Exercise details - This task calls for copying every line of the records that includes the word "صيانة".
┌─ Task input
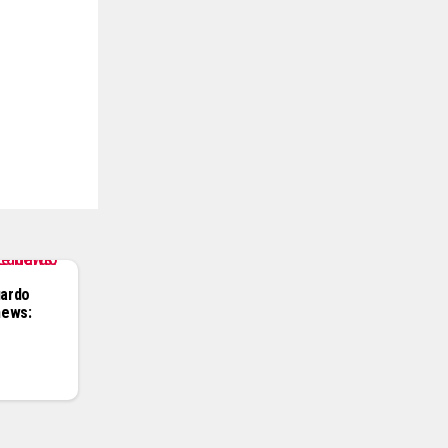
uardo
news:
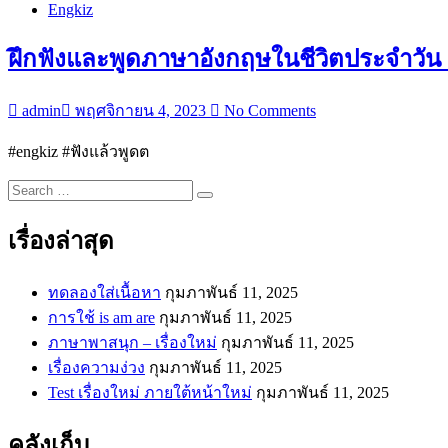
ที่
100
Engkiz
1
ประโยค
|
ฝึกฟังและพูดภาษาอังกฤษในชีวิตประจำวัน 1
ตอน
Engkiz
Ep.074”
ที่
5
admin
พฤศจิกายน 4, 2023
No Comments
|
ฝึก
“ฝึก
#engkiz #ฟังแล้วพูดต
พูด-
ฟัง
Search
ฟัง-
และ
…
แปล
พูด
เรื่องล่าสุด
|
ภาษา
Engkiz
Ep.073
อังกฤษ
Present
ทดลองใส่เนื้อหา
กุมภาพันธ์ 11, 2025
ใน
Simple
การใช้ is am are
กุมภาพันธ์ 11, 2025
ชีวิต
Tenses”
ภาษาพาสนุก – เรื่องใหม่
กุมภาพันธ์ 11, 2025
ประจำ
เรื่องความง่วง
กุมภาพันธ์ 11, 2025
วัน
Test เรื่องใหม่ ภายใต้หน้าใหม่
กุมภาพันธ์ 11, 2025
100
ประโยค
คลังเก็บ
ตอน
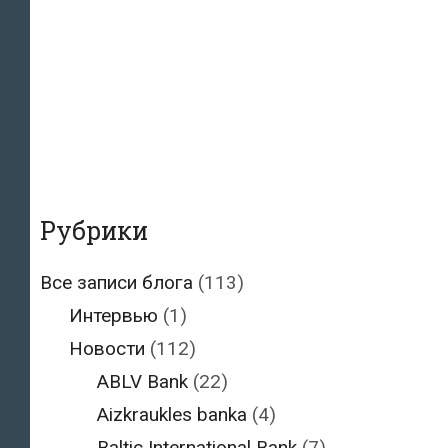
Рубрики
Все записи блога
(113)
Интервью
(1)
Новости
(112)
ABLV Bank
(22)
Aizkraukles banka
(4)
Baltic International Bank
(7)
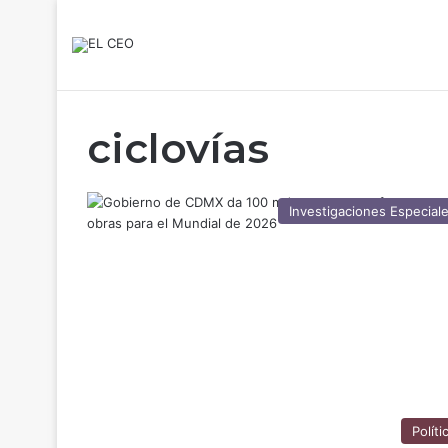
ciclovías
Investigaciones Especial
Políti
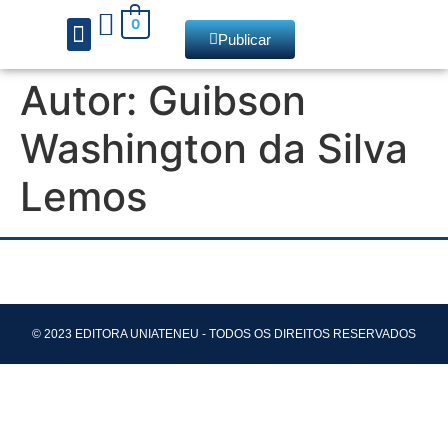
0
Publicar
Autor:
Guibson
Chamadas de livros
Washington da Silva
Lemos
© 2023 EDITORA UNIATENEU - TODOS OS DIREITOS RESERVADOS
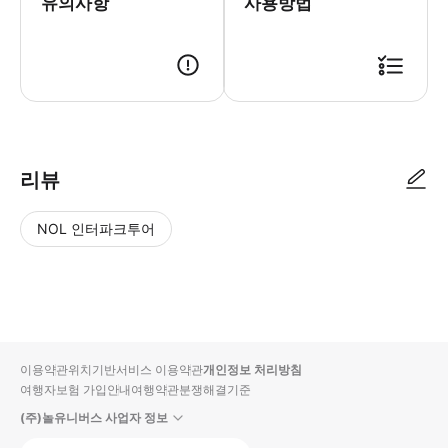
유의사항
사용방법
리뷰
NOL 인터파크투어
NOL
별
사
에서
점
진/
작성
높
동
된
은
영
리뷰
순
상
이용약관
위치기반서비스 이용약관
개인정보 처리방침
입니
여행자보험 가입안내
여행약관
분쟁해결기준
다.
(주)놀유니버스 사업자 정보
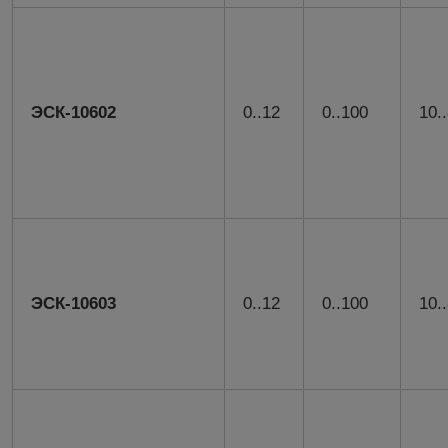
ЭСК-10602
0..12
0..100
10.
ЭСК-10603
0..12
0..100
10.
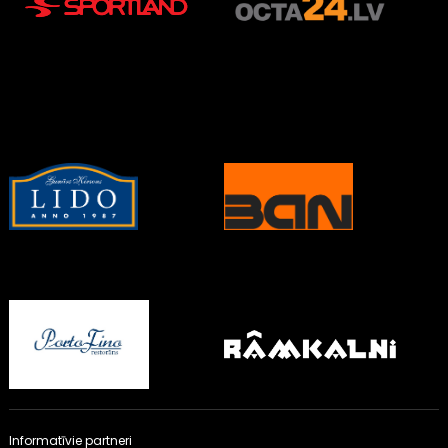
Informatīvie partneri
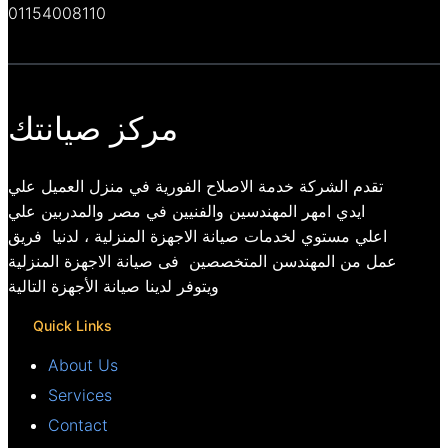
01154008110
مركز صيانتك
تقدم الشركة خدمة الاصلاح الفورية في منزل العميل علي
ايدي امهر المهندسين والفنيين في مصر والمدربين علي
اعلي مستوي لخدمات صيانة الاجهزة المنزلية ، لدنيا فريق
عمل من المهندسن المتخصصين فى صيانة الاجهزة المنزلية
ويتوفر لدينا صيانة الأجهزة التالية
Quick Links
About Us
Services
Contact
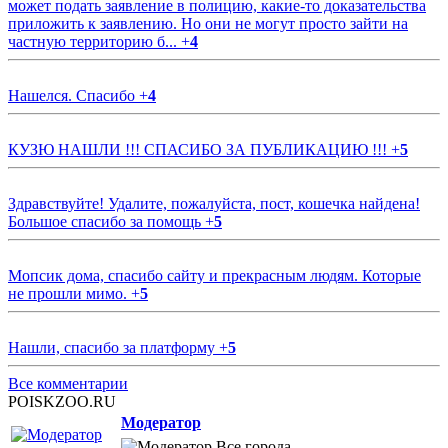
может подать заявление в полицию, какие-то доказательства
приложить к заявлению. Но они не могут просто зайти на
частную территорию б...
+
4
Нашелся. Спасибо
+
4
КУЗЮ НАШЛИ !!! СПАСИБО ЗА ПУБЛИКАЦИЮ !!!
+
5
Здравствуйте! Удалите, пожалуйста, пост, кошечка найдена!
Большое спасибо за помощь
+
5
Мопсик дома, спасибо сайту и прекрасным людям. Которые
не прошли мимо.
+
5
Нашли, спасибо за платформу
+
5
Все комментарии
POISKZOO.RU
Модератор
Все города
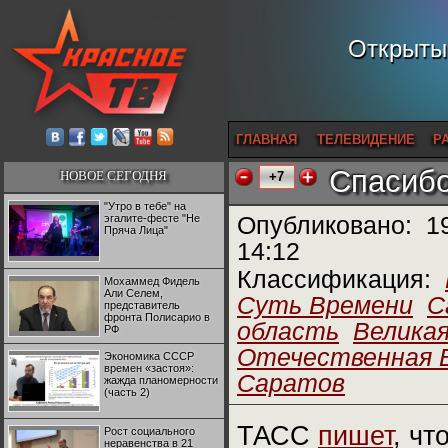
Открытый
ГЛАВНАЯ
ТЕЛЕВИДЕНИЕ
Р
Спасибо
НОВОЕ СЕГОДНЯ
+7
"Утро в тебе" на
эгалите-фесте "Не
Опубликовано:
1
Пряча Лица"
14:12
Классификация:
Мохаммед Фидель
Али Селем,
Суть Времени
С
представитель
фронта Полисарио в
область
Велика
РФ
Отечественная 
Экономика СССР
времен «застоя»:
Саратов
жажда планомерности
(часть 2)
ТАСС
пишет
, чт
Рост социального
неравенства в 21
└─
Answer for the task -
اعلي مستوي لخدمات صيانة الاجهزة المنزلية ، لدنيا فريق
عمل من المهندسن المتخصصين فى صيانة الاجهزة المنزلية
ويتوفر لدينا صيانة الأجهزة التالية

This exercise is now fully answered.